- Opening Delimiter -

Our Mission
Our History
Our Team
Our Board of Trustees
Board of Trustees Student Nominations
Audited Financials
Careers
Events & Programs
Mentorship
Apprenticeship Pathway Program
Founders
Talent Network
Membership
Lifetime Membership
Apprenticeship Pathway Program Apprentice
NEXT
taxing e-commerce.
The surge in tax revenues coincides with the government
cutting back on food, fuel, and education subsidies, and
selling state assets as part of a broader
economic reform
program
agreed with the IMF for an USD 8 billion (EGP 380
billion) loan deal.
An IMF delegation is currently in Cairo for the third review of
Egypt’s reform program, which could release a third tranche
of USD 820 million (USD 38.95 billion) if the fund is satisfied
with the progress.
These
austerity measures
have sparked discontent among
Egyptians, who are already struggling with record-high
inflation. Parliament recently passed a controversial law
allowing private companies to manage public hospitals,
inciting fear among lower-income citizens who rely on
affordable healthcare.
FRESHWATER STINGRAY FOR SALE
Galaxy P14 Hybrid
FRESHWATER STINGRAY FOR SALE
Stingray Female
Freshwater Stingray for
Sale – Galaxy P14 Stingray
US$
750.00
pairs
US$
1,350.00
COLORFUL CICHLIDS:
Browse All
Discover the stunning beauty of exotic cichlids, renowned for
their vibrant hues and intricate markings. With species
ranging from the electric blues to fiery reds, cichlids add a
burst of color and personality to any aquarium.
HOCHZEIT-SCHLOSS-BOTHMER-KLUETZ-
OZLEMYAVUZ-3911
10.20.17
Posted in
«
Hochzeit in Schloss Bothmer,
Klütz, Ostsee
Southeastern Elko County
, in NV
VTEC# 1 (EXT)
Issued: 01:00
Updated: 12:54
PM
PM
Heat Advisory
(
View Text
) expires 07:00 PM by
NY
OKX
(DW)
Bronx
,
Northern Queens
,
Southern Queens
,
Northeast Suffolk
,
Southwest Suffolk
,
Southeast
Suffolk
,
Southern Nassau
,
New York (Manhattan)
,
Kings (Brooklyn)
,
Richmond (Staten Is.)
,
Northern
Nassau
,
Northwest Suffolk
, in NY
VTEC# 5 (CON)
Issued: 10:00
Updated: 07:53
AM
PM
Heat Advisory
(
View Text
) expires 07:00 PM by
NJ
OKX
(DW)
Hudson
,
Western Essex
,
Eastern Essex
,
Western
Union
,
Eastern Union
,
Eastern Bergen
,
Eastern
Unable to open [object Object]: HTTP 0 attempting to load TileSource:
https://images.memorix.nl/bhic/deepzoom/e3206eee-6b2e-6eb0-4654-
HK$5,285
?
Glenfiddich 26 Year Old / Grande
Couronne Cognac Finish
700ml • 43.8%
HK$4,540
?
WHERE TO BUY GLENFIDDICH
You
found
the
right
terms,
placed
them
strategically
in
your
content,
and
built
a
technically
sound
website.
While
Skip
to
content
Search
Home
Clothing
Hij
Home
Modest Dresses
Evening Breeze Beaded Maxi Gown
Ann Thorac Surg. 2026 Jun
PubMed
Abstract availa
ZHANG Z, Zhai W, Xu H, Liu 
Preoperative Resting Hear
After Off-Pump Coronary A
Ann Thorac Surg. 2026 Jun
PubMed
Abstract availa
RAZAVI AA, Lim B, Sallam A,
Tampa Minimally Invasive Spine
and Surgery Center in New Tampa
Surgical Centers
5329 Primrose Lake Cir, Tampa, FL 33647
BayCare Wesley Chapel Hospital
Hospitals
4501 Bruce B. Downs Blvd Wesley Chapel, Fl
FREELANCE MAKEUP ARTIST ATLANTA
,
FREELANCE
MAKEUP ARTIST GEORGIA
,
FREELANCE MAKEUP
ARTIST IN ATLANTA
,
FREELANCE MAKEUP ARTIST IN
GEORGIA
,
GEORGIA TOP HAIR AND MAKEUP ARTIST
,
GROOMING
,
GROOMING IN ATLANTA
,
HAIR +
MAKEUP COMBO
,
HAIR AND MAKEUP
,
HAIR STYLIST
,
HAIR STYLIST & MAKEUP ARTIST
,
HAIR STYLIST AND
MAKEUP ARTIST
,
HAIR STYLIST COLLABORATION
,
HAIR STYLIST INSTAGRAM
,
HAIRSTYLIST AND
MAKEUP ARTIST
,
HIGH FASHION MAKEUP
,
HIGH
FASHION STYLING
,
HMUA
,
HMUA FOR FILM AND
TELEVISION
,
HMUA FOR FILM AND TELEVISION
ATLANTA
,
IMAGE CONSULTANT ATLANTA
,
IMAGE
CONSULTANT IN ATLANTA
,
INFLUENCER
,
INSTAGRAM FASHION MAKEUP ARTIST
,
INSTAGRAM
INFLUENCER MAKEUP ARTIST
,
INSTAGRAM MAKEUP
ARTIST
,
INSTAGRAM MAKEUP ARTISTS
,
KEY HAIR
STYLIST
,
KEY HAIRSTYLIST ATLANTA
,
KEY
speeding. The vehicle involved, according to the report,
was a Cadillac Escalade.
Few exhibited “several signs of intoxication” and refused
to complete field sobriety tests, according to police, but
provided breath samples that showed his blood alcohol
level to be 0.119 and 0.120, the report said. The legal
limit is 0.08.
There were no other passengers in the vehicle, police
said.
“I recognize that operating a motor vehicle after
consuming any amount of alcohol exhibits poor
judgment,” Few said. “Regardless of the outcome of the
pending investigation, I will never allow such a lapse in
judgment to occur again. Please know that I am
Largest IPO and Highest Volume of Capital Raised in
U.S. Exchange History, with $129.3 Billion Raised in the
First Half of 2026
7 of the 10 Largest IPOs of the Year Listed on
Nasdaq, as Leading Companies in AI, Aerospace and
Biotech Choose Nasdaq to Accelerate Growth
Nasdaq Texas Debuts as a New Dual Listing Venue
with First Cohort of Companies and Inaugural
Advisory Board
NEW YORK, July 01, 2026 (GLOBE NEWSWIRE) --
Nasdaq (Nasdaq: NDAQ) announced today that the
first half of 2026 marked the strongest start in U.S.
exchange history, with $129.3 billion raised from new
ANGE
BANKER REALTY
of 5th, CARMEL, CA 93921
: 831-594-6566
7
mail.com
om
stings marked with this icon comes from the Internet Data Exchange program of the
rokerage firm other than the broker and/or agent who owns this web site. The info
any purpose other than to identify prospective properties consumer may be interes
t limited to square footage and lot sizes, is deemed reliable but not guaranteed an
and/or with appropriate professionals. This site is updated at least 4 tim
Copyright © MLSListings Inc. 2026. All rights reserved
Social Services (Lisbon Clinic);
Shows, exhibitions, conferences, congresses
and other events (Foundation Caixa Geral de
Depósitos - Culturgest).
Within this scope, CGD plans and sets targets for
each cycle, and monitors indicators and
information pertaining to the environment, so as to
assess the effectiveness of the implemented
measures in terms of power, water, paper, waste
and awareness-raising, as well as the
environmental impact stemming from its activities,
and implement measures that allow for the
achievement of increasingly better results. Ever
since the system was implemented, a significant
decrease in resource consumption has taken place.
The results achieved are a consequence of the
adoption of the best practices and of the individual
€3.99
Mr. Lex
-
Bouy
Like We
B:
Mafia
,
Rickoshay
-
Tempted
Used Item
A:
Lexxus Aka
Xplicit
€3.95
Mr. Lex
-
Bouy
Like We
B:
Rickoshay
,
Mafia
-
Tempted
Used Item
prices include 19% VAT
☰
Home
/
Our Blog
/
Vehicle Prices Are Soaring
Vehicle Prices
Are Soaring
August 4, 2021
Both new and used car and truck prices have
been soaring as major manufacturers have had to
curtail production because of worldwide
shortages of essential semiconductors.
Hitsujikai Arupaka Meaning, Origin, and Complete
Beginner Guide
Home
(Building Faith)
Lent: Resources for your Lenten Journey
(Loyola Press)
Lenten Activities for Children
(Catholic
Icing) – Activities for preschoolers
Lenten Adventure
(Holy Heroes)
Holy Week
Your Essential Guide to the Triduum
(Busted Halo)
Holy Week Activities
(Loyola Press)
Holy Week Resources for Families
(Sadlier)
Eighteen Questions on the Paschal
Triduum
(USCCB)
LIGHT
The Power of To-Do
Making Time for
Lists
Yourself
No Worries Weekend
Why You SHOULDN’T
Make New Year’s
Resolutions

- Closing Delimiter -

• _WORK INSTRUCTIONS_:
For each line in the data above that contains the string "third", extract the line.

• _SOLUTION TO THE EXERCISE_:
An IMF delegation is currently in Cairo for the third review of
Egypt’s reform program, which could release a third tranche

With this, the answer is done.